Green beans are high in fiber and vitamins A, C, and K. It’s also a great source of iron, folate, magnesium, riboflavin, thiamin, and potassium. It can help boost immunity, regulate digestive function, reduce the risk of heart disease, manage diabetes, maintain eye health, and prevent bone deterioration.
Peas are not just good for adding colors to our dishes, they’re actually healthy! And having frozen peas handy will make busy nights more bearable. Because it’s very versatile, it can surely save you tons of time in the kitchen. Make sure to pick sweet and tender table-ready peas to freeze. Simply shell the peas first, then blanch, cool, drain, and then pack and store.
Peas are rich in fiber and plant-based proteins. It also contains iron, magnesium, potassium, calcium, and vitamin C. It may help improve blood sugar management, support digestive health, manage cholesterol levels, and protect against some form of cancer
Frozen greens including spinach, collards, chard, kale, beet greens and mustard greens can come really handy when you’re in the mood for some green smoothies! It can also be used in frittatas, soups, stir-fries, or if you want simply saute or steam them. To freeze these greens, start by selecting tender leaves, wash them, remove stems, and then proceed to blanch. Then simply cool, drain, and then pack and store.

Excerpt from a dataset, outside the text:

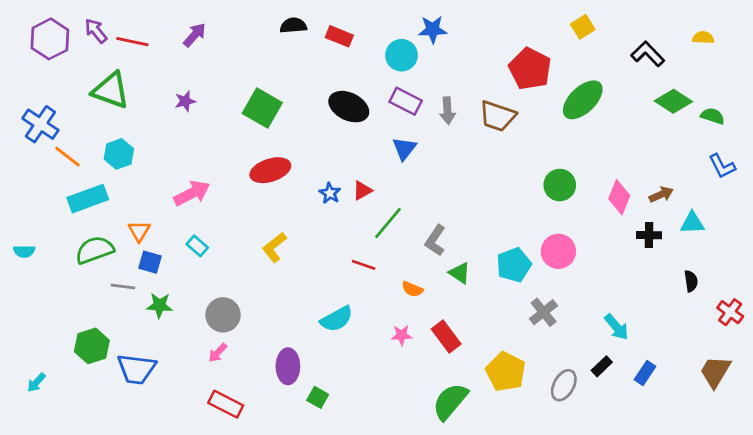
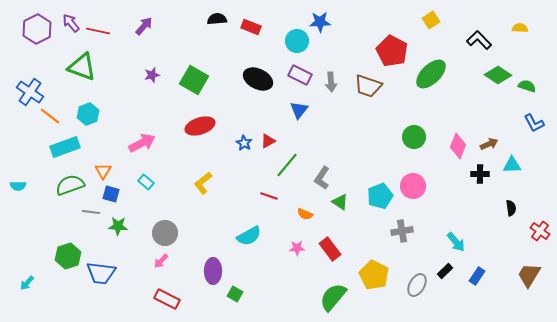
purple star: (185, 101) -> (152, 75), moved
gray cross: (544, 312) -> (402, 231), turned 30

These leafy greens contain fiber, antioxidants, folate, magnesium, calcium, iron, potassium, and vitamins A, C, and K. They’re good for protecting bones from osteoporosis, helping prevent inflammatory diseases, decreasing the risk of heart diseases, and boosting immunity.
Tips for Freezing Vegetables
Now that you already have an idea on what are the best vegetables to freeze, here are some additional tips to keep in mind before you begin:
Freeze in meal-sized portions
It’s always a good idea to freeze vegetables in meal-sized portions. Let’s say store into four different bags the tray full of frozen broccoli. So, the next time you have a need to make let’s say a side dish just for yourself, you can simply defrost just one bag.
Don’t forget to label them
You have to be patient with this one. Don’t simply rely on ‘oh I’ll remember it for sure’ or ‘I’ll know once I see it’ – although it may be obvious for some veggies to be readily recognizable by color for instance, when they start piling up there’s a good chance you’ll get confused later. Label them properly with the contents and the date of freezing just to be sure.
Limit air during freezing
Removing air in airtight containers or freezer bags can prevent freezer burn or the brownish spots you see on them. Squeeze the air out as much as possible before sealing. Using packaging that is specifically designed for freezing foods is also one way of avoiding freezer burn.
Don’t overload the freezer
Know your freezer’s capacity, don’t overload it. See how many cubic feet of unfrozen food can it actually froze at one time. Make sure it can freeze your vegetables properly. Slow freezing, which can happen if it’s overloaded, results in poor-quality frozen veggies.
Keep it 0 degrees Fahrenheit or lower
To ensure you keep your frozen veggies of top quality, they should be stored at zero Fahrenheit or lower. Check to see that your freezer is at least zero F, storing frozen food higher than that can shorten its shelf life. You can use a freezer thermometer to know exactly your freezer’s temperature.